[vox-tech] Re: vox-tech Digest, Vol 14, Issue 11

Norm Matloff matloff at cs.ucdavis.edu
Wed Jul 13 12:31:04 PDT 2005


> Date: Tue, 12 Jul 2005 12:18:58 -0700
> From: Norm Matloff <matloff at cs.ucdavis.edu>
 
> In my opinion, as someone with a background in both CS and statistics
> (I'm a former statistics professor), R is the best package, either open
> source or commercial.  (I even consider it a little better than S-Plus, a
> commercial product which it is closely related to.)  It is statistically
> correct (which arguably SPSS is not), and it is a general programming language
> something people on this list can relate to.  

> Date: Tue, 12 Jul 2005 12:33:21 -0700
> From: Sameer Verma <sverma at sfsu.edu>

> Hi Norm,
> Can you speculate on why SPSS is not statistically correct?
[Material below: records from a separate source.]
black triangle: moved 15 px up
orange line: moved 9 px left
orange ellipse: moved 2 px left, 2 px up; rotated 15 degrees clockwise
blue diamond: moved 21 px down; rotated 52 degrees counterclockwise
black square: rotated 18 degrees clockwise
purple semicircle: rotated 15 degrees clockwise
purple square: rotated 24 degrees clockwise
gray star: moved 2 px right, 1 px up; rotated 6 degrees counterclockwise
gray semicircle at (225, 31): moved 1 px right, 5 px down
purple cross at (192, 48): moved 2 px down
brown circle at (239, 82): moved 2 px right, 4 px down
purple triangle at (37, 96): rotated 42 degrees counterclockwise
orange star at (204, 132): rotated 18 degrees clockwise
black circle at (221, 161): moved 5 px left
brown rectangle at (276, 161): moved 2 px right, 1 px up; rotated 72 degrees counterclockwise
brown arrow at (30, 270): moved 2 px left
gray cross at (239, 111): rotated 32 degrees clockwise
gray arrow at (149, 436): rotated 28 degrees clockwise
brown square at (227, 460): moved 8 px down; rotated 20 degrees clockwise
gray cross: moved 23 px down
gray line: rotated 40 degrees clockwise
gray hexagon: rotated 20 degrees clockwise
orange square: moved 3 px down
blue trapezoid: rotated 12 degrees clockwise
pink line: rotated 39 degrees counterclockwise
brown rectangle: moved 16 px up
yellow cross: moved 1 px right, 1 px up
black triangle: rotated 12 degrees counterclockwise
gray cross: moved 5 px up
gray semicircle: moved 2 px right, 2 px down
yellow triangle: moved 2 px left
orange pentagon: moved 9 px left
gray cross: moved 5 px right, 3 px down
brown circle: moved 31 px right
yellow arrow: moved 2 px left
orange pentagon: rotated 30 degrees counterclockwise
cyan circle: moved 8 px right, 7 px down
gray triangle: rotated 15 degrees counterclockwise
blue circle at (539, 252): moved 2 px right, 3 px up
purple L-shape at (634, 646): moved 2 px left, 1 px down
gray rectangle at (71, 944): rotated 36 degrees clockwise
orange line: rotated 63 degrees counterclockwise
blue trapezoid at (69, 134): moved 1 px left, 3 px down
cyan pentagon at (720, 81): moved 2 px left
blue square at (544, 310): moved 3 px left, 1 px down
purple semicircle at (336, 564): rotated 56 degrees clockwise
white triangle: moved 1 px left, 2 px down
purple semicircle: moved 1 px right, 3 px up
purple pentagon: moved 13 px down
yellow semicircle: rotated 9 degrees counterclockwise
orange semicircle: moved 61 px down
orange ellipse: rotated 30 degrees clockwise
I have 
> rarely used SPSS (I use SAS), but curiosity just killed the cat :-)

The reputation of several popular statistical packages over the years
has been that they have not generally been developed by "hard core"
statisticians.  Instead, they've been developed by programmers who are
blindly applying statistical formulas they see in books.  This
reputation is possibly a bit exaggerated, but I believe it is largely
correct.

There are two problems that can arise from this:

   (a) The set of statistical operations offered by the packages does
       not include more modern, insight-producing statistical 
       methodology. 

   (b) The accuracy, in the numerical analysis sense, of the packages
       is often poor, which in some cases can produce serious
       distortions in the statistical analysis.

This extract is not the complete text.